Suivant la paisible habitude des gens de la campagne, tous étaient déjà au lit, et il n’y avait plus sur pied dans la ferme que Brulé, ses hôtes, sa femme et son fils quand ces derniers reparurent dans la cuisine.

Le Bouquin s’en était allé.

Où ? bien malin eut été celui qui eût pu le dire.

La neige qui tombait en gros flocons n’arrêtait pas le maudit petit braconnier.

Maître Brulé causait toujours.

Il était descendu à sa cave et en avait remonté une bouteille de vieux vin de la chaînette, un cru fameux de l’Auxerrois.

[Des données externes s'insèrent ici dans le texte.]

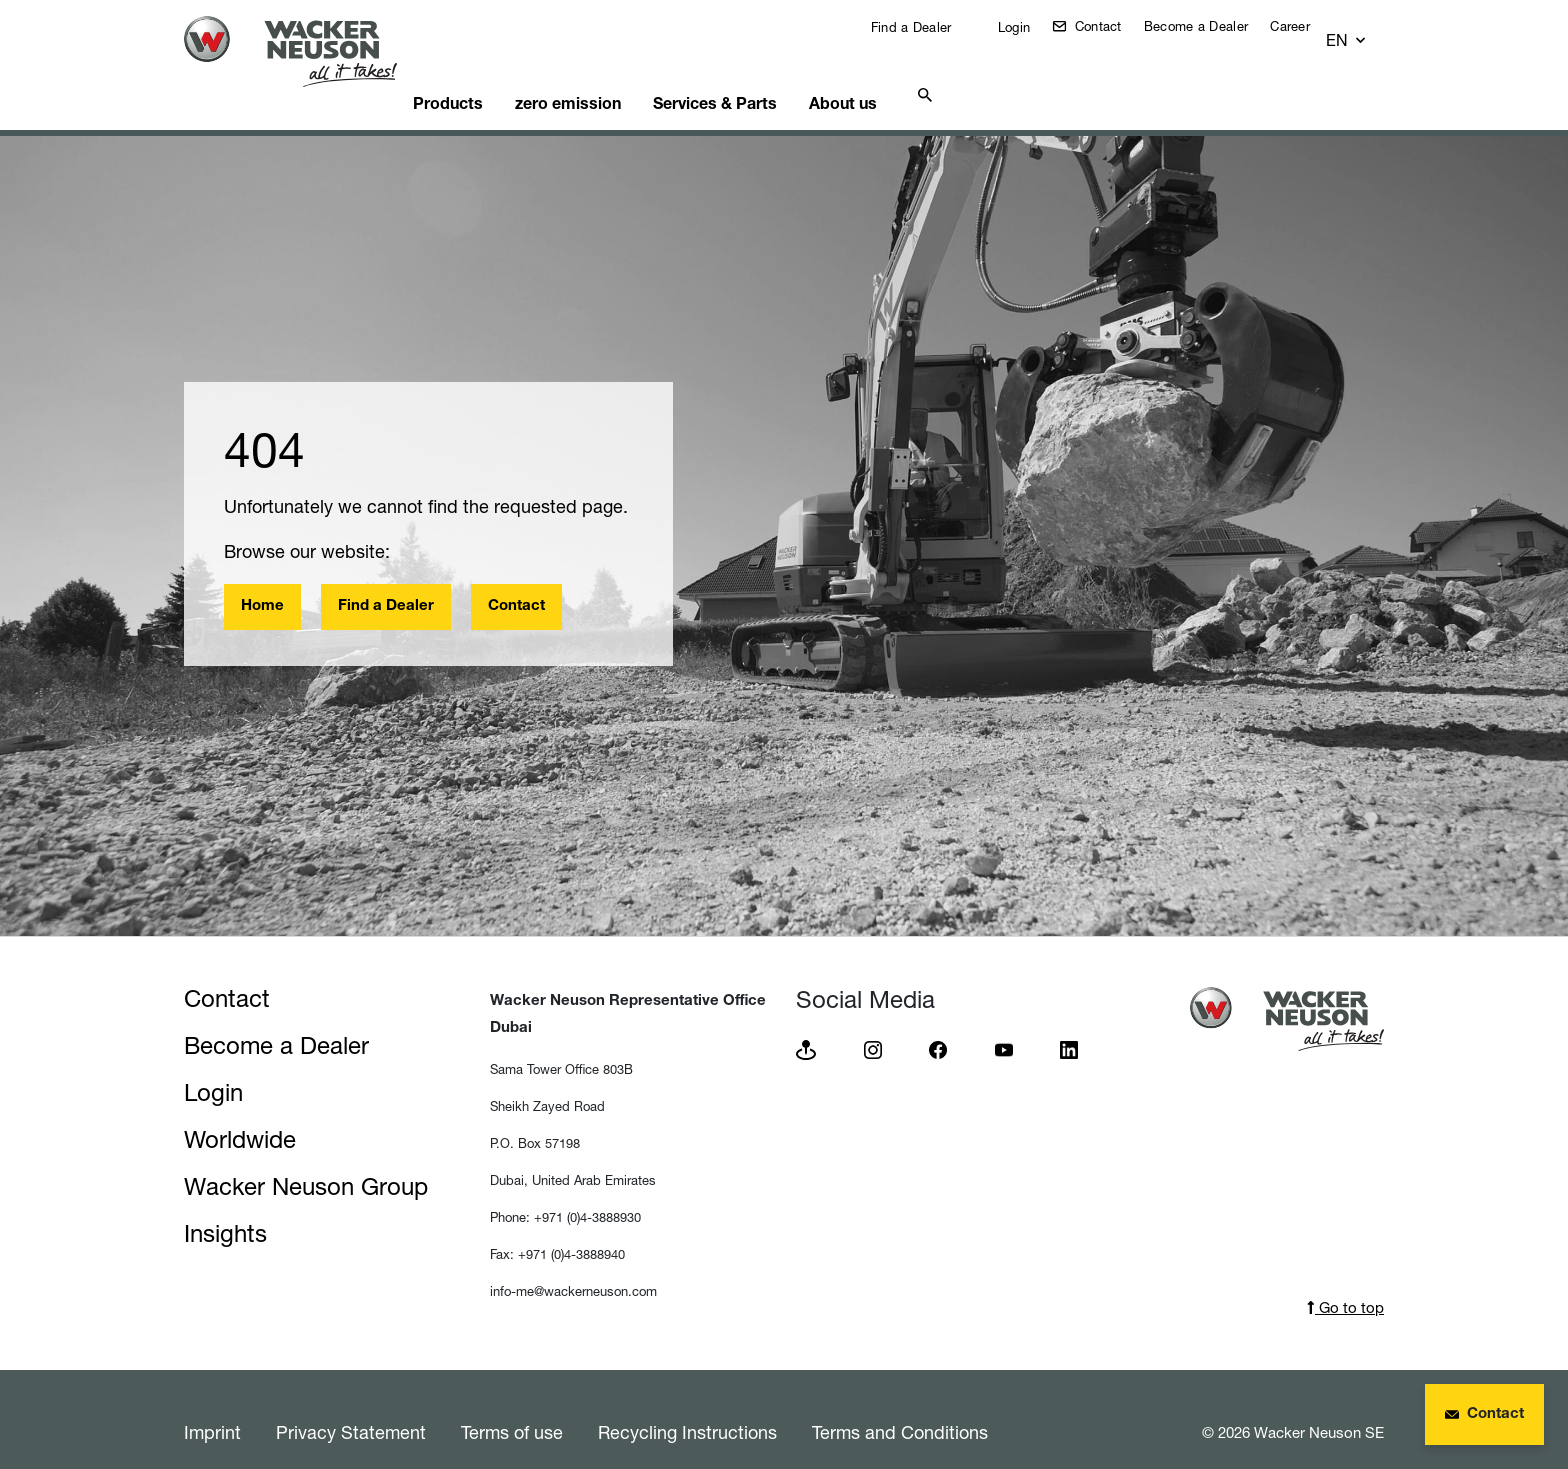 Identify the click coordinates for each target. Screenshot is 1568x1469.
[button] (1365, 31)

Henri et l’officier buvaient sec.

Le vin déliait la langue de Brulé.

— Ma foi ! disait-il, les incendiaires peuvent venir maintenant ; ils n’auront pas cette bouteille.

Et il acheva d’emplir son verre.

— Ah ! dit Henri, laisse donc un peu les incendiaires de côté, mon pauvre Brulé !

— Vous en avez donc bien peur, vous ? dit le capitaine qui continuait à observer Brulé.

— Ah ! dam, répondit le fermier, savez-vous bien Que j’ai toutes mes récoltes en grange ?

— Rassure-toi, dit Henri ; tu es un trop brave homme pour qu’on songe à te faire du mal.

— Le fermier de la Fringale aussi était un brave homme, soupira Brulé. Ça n’empêche pas qu’il a été brûlé… incendié.